▶ _WORK ITEM_:
Make an exact copy of the lines below.

▶ _LISTED ENTRIES_:
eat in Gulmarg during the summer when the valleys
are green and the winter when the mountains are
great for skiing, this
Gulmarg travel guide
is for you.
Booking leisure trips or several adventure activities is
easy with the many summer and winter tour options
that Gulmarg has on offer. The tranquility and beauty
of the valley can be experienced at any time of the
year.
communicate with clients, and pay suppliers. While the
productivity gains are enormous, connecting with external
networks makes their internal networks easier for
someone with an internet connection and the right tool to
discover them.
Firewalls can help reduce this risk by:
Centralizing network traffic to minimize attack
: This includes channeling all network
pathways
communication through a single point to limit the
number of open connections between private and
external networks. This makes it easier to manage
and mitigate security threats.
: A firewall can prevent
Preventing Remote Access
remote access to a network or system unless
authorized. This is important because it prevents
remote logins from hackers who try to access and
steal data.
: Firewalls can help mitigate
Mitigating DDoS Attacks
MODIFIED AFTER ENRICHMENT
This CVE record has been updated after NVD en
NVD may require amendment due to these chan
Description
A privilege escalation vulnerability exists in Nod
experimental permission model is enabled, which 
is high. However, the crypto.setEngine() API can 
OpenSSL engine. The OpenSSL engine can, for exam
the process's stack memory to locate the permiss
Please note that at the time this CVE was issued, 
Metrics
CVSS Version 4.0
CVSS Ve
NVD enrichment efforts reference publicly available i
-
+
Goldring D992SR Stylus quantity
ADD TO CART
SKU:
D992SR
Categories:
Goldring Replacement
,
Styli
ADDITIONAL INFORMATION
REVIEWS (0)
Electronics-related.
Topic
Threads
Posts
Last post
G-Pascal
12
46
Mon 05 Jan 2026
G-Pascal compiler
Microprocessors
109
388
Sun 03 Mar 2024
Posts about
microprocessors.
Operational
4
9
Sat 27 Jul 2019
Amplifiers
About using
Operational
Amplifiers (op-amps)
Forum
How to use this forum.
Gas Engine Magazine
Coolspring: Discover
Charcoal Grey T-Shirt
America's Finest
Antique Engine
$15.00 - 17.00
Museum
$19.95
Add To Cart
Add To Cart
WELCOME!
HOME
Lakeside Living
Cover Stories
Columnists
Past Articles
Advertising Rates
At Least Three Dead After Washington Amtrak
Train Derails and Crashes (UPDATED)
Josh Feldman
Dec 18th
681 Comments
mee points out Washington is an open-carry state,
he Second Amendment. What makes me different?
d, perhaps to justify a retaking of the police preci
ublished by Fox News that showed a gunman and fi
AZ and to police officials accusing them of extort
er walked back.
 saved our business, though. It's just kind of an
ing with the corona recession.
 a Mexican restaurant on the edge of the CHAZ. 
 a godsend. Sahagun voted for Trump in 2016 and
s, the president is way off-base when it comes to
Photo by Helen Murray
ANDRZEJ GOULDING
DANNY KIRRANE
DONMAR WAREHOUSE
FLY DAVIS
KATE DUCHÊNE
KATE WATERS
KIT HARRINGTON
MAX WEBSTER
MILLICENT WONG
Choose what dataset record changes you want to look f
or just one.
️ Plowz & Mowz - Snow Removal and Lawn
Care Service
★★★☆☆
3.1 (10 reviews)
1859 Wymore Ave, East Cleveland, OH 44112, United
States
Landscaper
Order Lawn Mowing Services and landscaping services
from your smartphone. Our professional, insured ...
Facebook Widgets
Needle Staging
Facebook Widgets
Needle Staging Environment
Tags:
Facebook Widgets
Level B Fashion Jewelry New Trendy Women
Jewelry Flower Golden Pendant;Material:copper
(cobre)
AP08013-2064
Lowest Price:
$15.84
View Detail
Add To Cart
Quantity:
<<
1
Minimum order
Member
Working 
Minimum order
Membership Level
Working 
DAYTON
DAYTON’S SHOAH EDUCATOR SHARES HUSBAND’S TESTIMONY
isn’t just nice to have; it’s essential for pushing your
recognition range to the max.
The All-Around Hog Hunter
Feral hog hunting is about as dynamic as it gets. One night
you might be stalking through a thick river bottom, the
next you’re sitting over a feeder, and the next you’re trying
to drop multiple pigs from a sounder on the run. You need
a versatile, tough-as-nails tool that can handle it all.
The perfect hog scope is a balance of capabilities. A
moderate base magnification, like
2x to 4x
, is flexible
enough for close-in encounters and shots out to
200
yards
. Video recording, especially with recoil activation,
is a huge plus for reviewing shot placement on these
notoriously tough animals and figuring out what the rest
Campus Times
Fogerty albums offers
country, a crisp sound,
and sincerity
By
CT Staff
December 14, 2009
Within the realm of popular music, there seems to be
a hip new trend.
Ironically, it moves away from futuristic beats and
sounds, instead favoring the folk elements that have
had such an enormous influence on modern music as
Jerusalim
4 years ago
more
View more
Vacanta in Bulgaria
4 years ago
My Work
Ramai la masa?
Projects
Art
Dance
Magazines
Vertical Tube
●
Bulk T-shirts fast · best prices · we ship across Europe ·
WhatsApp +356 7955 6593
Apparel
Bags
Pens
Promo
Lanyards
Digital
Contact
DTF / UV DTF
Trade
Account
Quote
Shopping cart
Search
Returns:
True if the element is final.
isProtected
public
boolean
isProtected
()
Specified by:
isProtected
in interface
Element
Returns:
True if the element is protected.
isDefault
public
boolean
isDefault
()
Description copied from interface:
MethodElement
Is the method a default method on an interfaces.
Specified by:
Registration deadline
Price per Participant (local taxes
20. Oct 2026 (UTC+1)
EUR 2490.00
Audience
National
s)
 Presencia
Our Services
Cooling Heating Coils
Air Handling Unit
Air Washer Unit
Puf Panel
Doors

▶ _REPLY_:
eat in Gulmarg during the summer when the valleys
are green and the winter when the mountains are
great for skiing, this
Gulmarg travel guide
is for you.
Booking leisure trips or several adventure activities is
easy with the many summer and winter tour options
that Gulmarg has on offer. The tranquility and beauty
of the valley can be experienced at any time of the
year.
communicate with clients, and pay suppliers. While the
productivity gains are enormous, connecting with external
networks makes their internal networks easier for
someone with an internet connection and the right tool to
discover them.
Firewalls can help reduce this risk by:
Centralizing network traffic to minimize attack
: This includes channeling all network
pathways
communication through a single point to limit the
number of open connections between private and
external networks. This makes it easier to manage
and mitigate security threats.
: A firewall can prevent
Preventing Remote Access
remote access to a network or system unless
authorized. This is important because it prevents
remote logins from hackers who try to access and
steal data.
: Firewalls can help mitigate
Mitigating DDoS Attacks
MODIFIED AFTER ENRICHMENT
This CVE record has been updated after NVD en
NVD may require amendment due to these chan
Description
A privilege escalation vulnerability exists in Nod
experimental permission model is enabled, which 
is high. However, the crypto.setEngine() API can 
OpenSSL engine. The OpenSSL engine can, for exam
the process's stack memory to locate the permiss
Please note that at the time this CVE was issued, 
Metrics
CVSS Version 4.0
CVSS Ve
NVD enrichment efforts reference publicly available i
-
+
Goldring D992SR Stylus quantity
ADD TO CART
SKU:
D992SR
Categories:
Goldring Replacement
,
Styli
ADDITIONAL INFORMATION
REVIEWS (0)
Electronics-related.
Topic
Threads
Posts
Last post
G-Pascal
12
46
Mon 05 Jan 2026
G-Pascal compiler
Microprocessors
109
388
Sun 03 Mar 2024
Posts about
microprocessors.
Operational
4
9
Sat 27 Jul 2019
Amplifiers
About using
Operational
Amplifiers (op-amps)
Forum
How to use this forum.
Gas Engine Magazine
Coolspring: Discover
Charcoal Grey T-Shirt
America's Finest
Antique Engine
$15.00 - 17.00
Museum
$19.95
Add To Cart
Add To Cart
WELCOME!
HOME
Lakeside Living
Cover Stories
Columnists
Past Articles
Advertising Rates
At Least Three Dead After Washington Amtrak
Train Derails and Crashes (UPDATED)
Josh Feldman
Dec 18th
681 Comments
mee points out Washington is an open-carry state,
he Second Amendment. What makes me different?
d, perhaps to justify a retaking of the police preci
ublished by Fox News that showed a gunman and fi
AZ and to police officials accusing them of extort
er walked back.
 saved our business, though. It's just kind of an
ing with the corona recession.
 a Mexican restaurant on the edge of the CHAZ. 
 a godsend. Sahagun voted for Trump in 2016 and
s, the president is way off-base when it comes to
Photo by Helen Murray
ANDRZEJ GOULDING
DANNY KIRRANE
DONMAR WAREHOUSE
FLY DAVIS
KATE DUCHÊNE
KATE WATERS
KIT HARRINGTON
MAX WEBSTER
MILLICENT WONG
Choose what dataset record changes you want to look f
or just one.
️ Plowz & Mowz - Snow Removal and Lawn
Care Service
★★★☆☆
3.1 (10 reviews)
1859 Wymore Ave, East Cleveland, OH 44112, United
States
Landscaper
Order Lawn Mowing Services and landscaping services
from your smartphone. Our professional, insured ...
Facebook Widgets
Needle Staging
Facebook Widgets
Needle Staging Environment
Tags:
Facebook Widgets
Level B Fashion Jewelry New Trendy Women
Jewelry Flower Golden Pendant;Material:copper
(cobre)
AP08013-2064
Lowest Price:
$15.84
View Detail
Add To Cart
Quantity:
<<
1
Minimum order
Member
Working 
Minimum order
Membership Level
Working 
DAYTON
DAYTON’S SHOAH EDUCATOR SHARES HUSBAND’S TESTIMONY
isn’t just nice to have; it’s essential for pushing your
recognition range to the max.
The All-Around Hog Hunter
Feral hog hunting is about as dynamic as it gets. One night
you might be stalking through a thick river bottom, the
next you’re sitting over a feeder, and the next you’re trying
to drop multiple pigs from a sounder on the run. You need
a versatile, tough-as-nails tool that can handle it all.
The perfect hog scope is a balance of capabilities. A
moderate base magnification, like
2x to 4x
, is flexible
enough for close-in encounters and shots out to
200
yards
. Video recording, especially with recoil activation,
is a huge plus for reviewing shot placement on these
notoriously tough animals and figuring out what the rest
Campus Times
Fogerty albums offers
country, a crisp sound,
and sincerity
By
CT Staff
December 14, 2009
Within the realm of popular music, there seems to be
a hip new trend.
Ironically, it moves away from futuristic beats and
sounds, instead favoring the folk elements that have
had such an enormous influence on modern music as
Jerusalim
4 years ago
more
View more
Vacanta in Bulgaria
4 years ago
My Work
Ramai la masa?
Projects
Art
Dance
Magazines
Vertical Tube
●
Bulk T-shirts fast · best prices · we ship across Europe ·
WhatsApp +356 7955 6593
Apparel
Bags
Pens
Promo
Lanyards
Digital
Contact
DTF / UV DTF
Trade
Account
Quote
Shopping cart
Search
Returns:
True if the element is final.
isProtected
public
boolean
isProtected
()
Specified by:
isProtected
in interface
Element
Returns:
True if the element is protected.
isDefault
public
boolean
isDefault
()
Description copied from interface:
MethodElement
Is the method a default method on an interfaces.
Specified by:
Registration deadline
Price per Participant (local taxes
20. Oct 2026 (UTC+1)
EUR 2490.00
Audience
National
s)
 Presencia
Our Services
Cooling Heating Coils
Air Handling Unit
Air Washer Unit
Puf Panel
Doors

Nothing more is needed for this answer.